The international monetary Fund (IMF) was established in 1945 and is governed by and accountable to its 188 member countries. It seeks to ensure the stability of the international monetary system. The IMF operates in three main areas: oversight of the economy of member countries, lending to countries with balance-of-payments and the provision of technical assistance to the participating countries.
Countries must agree to implement economic policies that coincide with the objectives of the IMF. Monitoring of macroeconomic and financial policies of member countries, the IMF sees risks to stability and advises on possible adjustments. This activity is known as surveillance.
How the IMF provides financial assistance
To provide financial assistance to member countries with balance of payments problems, the IMF gives money to develop the economy of these countries. This can help replenish international reserves, stabilize the currency and strengthen the conditions for economic growth. The IMF expects the country to pay off the banks, and the country needs to embark on structural adjustment policies monitored by the IMF.

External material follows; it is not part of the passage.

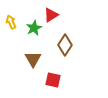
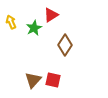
brown triangle: moved 21 px down; rotated 12 degrees clockwise
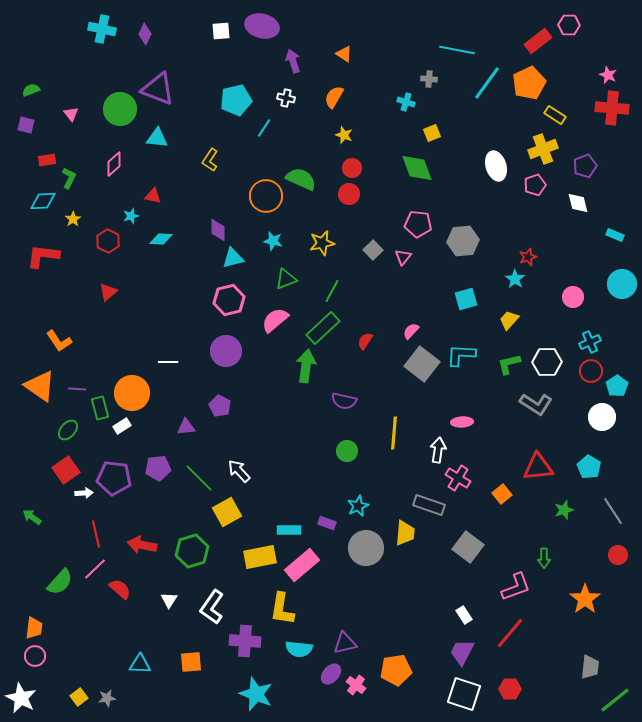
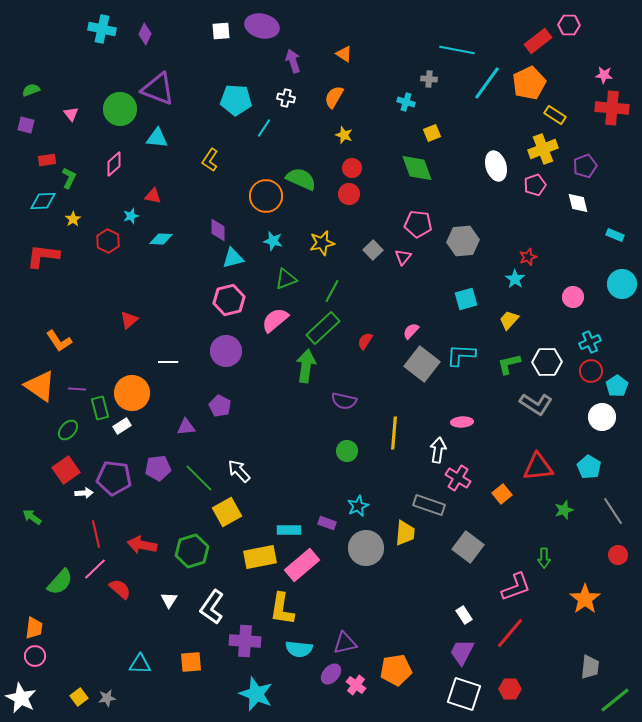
pink star at (608, 75): moved 4 px left; rotated 18 degrees counterclockwise
cyan pentagon at (236, 100): rotated 16 degrees clockwise
red triangle at (108, 292): moved 21 px right, 28 px down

Using power control, the IMF assists its member countries in the formulation of economic policy that more effectively to manage their financial situations. By providing technical assistance and training aimed at strengthening human and institutional capacities. It is very important for countries with previous policy failures, weak institutions or lack of resources.
Although the IMF does a great job of ensuring global stability, it also has its critics. Some say that the IMF exacerbates the gap between rich and poor countries. Making countries to repay the loans, critics say that financial problems are put ahead of social.